Updated

Venezuela celebrated the birthday of the country’s late President Hugo Chávez by setting up an institute to spread the deceased socialist leader’s ideas and political message.

President Nicolás Maduro, who says he is the political “son” of Chávez and claims his ideological mentor speaks to him in the form of a bird, signed a decree to open the doors of the "Institute for the Advanced Studies of the Thinking of the Supreme Commander Hugo Rafael Chávez Frías," The Wall Street Journal reported.

More of a think tank than an actual university or scholarly center, the Chávez institute will be chaired by his brother Adán and based in Chávez’s home state of Barinas.

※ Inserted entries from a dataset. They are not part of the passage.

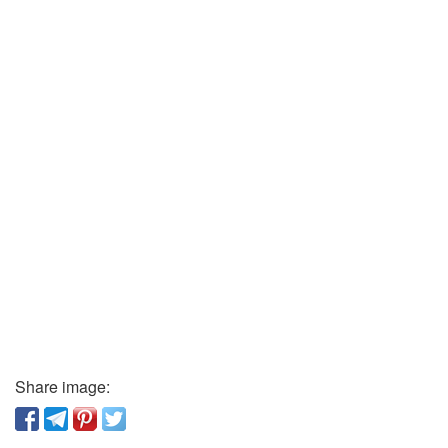
Share image: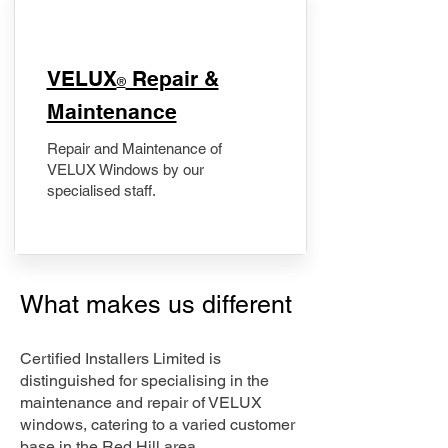
​VELUX
Repair &
®
Maintenance
Repair and Maintenance of
VELUX Windows by our
specialised staff.
What makes us different
Certified Installers Limited is
distinguished for specialising in the
maintenance and repair of VELUX
windows, catering to a varied customer
base in the Red Hill area.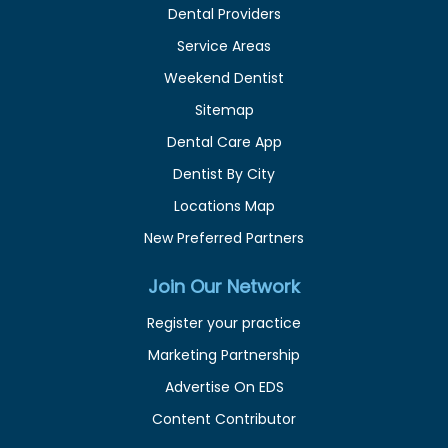
Dental Providers
Service Areas
Weekend Dentist
Sitemap
Dental Care App
Dentist By City
Locations Map
New Preferred Partners
Join Our Network
Register your practice
Marketing Partnership
Advertise On EDS
Content Contributor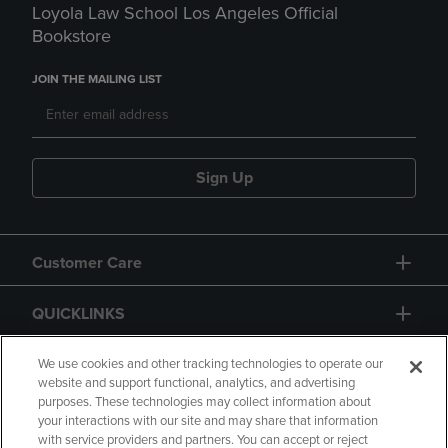
Loyola Law School Los Angeles Official
Bookstore
JOIN THE MAILING LIST
Sign Up
Customer Care
QUICKLINKS
GIFT CARD
We use cookies and other tracking technologies to operate our
website and support functional, analytics, and advertising
purposes. These technologies may collect information about
your interactions with our site and may share that information
with service providers and partners. You can accept or reject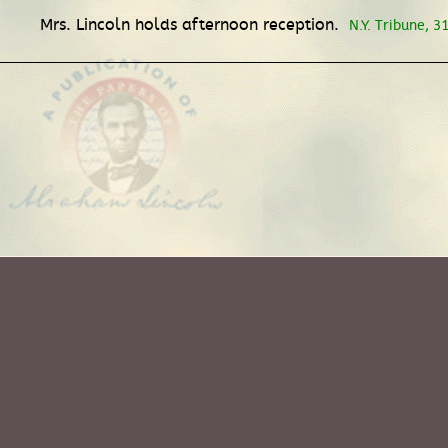
Mrs. Lincoln holds afternoon reception.
N.Y. Tribune, 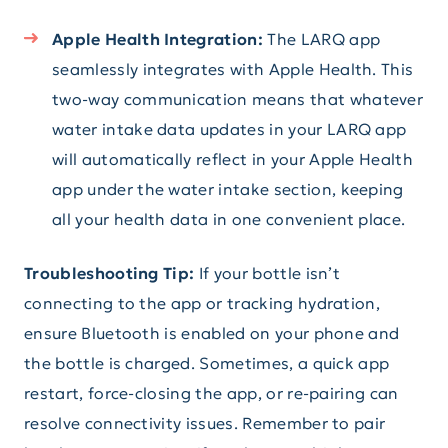
Apple Health Integration:
The LARQ app
seamlessly integrates with Apple Health. This
two-way communication means that whatever
water intake data updates in your LARQ app
will automatically reflect in your Apple Health
app under the water intake section, keeping
all your health data in one convenient place.
Troubleshooting Tip:
If your bottle isn’t
connecting to the app or tracking hydration,
ensure Bluetooth is enabled on your phone and
the bottle is charged. Sometimes, a quick app
restart, force-closing the app, or re-pairing can
resolve connectivity issues. Remember to pair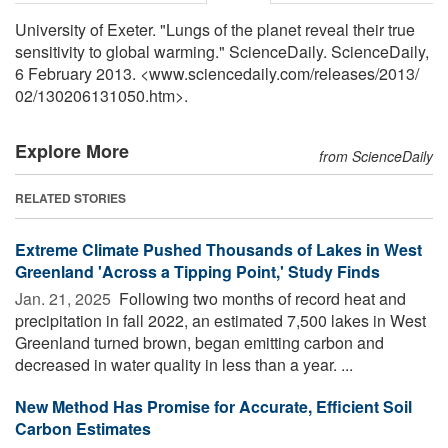
University of Exeter. "Lungs of the planet reveal their true
sensitivity to global warming." ScienceDaily. ScienceDaily,
6 February 2013. <www.sciencedaily.com
/
releases
/
2013
/
02
/
130206131050.htm>.
Explore More
from ScienceDaily
RELATED STORIES
Extreme Climate Pushed Thousands of Lakes in West
Greenland 'Across a Tipping Point,' Study Finds
Jan. 21, 2025 
Following two months of record heat and
precipitation in fall 2022, an estimated 7,500 lakes in West
Greenland turned brown, began emitting carbon and
decreased in water quality in less than a year. ...
New Method Has Promise for Accurate, Efficient Soil
Carbon Estimates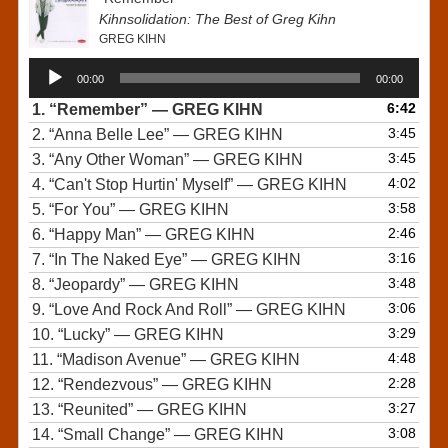
Kihnsolidation: The Best of Greg Kihn
GREG KIHN
Audio
00:00
00:00
Player
6:42
1.
“Remember”
— GREG KIHN
3:45
2.
“Anna Belle Lee”
— GREG KIHN
3:45
3.
“Any Other Woman”
— GREG KIHN
4:02
4.
“Can't Stop Hurtin' Myself”
— GREG KIHN
3:58
5.
“For You”
— GREG KIHN
2:46
6.
“Happy Man”
— GREG KIHN
3:16
7.
“In The Naked Eye”
— GREG KIHN
3:48
8.
“Jeopardy”
— GREG KIHN
3:06
9.
“Love And Rock And Roll”
— GREG KIHN
3:29
10.
“Lucky”
— GREG KIHN
4:48
11.
“Madison Avenue”
— GREG KIHN
2:28
12.
“Rendezvous”
— GREG KIHN
3:27
13.
“Reunited”
— GREG KIHN
3:08
14.
“Small Change”
— GREG KIHN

Chávez "created a group of ideas that have impacted not only Venezuela but the entire region and world," Nicmer Evans, a political science professor at the Central University of Venezuela in Caracas told the Journal . "He was more than a president, he created a movement."

The feisty Venezuelan leader died in March after a lengthy and veiled battle with cancer. Recently, Ecuadorean President Rafael Correa – a close ally of the left-leaning former leader – said he was privy to the seriousness of Chávez’s condition before his last surgery.

"I was told (by Cuban leader Fidel Castro) that the issue (President Hugo Chávez's health condition) was very serious and that he had a few months left. That is why we had to prepare emotionally for such a terrible blow," Correa said, according to the Venezuelan newspaper El Universal.

Chávez was adored by the country’s poor and working class for his social and economic reforms while despised by businessmen, opposition media and U.S.-friendly Venezuelans for his nationalization reforms, the dramatic rise in violent crime rates and a censoring of the media, among other things.

“You either love him or you hate him,” said Chris Sabatini, the senior policy director at the Americas Society/Council of the Americas, a nonprofit think tank in New York City. “He’s become a national obsession.”

Under Chávez, Venezuela set up more than 100,000 state-owned cooperatives, created “Bolivarian Missions” to provide medical, educational and other social welfare programs to poorer Venezuelans as well as increased state spending in a number of government programs aimed at curbing the private sector.

The increase in social spending is one thing that kept Chávez in power for over a decade and built a base of poor and working class voters who became devoted “Chavistas,” or die-hard followers. It did, however, also alienate many in the country’s conservative business class, who viewed the nationalization of private sector businesses and widespread social programs as a drain on the economy and a swift march toward a new Cuba.

Critics also railed against the country’s skyrocketing violent crime rate and widespread corruption in the government.